The Combined Effect of Three Decisions

There is no single error in this incident. Three separate decisions — three decisions that each seem defensible when viewed independently — made a breach inevitable when they accumulated:

First decision: Not establishing a mechanism to verify whether a closed finding remained closed. This started not as a decision but as a decision gap — but the outcome was the same.

Second decision: Skipping a year's pentest cycle. Budget-efficient, risk-blind.

Third decision: Removing from pentest scope a component that had previously produced a critical finding. The logic of "we already looked at it" loses its validity when applied to a system that changes over time.

Each of these decisions is the kind that any organization makes every day. When they don't converge, they go unnoticed. When they do converge, the moment they converge is also unnoticed — the moment they're noticed is the moment the breach is detected.

Three Questions

The lesson we draw from this case is not technical — it is operational. Every organization should be able to answer three questions for their own processes:

1. How do you know when a closed finding is reopened in the next deployment? If the answer is "at the next pentest," the answer is insufficient. Regression operates much faster than pentest frequency.

2. When you postpone a pentest cycle, do you measure how much change accumulates in your system during the postponement? The volume of change determines the true scope of the next test. When unmeasured, there is no foundation for the decision either.

3. When you exclude a component from pentest scope, are you assuming that component is also out of scope for the attacker? The attacker doesn't see your procurement decision. For them, scope is your entire live attack surface.

Closing

What makes this case worth telling is not that it's dramatic — it's that it's ordinary. All three decisions are made at many organizations every year.
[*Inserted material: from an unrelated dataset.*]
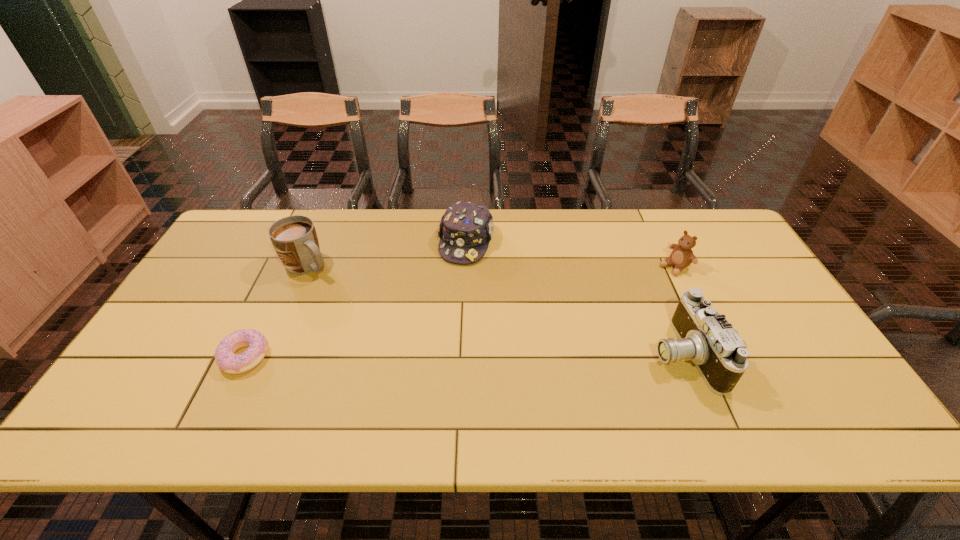 Identify the location of free space in the image that satisfies the following two spatial constraints: 1. on the back side of the mug; 2. on the right side of the shortest object. Image resolution: width=960 pixels, height=540 pixels. (288, 266).

Locate an element on the screen. This screenshot has width=960, height=540. vacant area that satisfies the following two spatial constraints: 1. on the back side of the mug; 2. on the left side of the shortest object is located at coordinates (288, 266).

Find the location of `free location that satisfies the following two spatial constraints: 1. on the front side of the teddy bear; 2. on the left side of the headwear`. free location that satisfies the following two spatial constraints: 1. on the front side of the teddy bear; 2. on the left side of the headwear is located at coordinates (466, 266).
All three have their own individual justification. And the consequences don't have to be the same every time they converge — but one day, when they do converge, the outcome is exactly this.

A pentest is not a deliverable — it is a step in a cycle. When the other steps of that cycle — finding tracking, regression control, scope discipline — are missing, the delivered report gradually becomes a photograph left in the past. The attacker, however, always looks at today.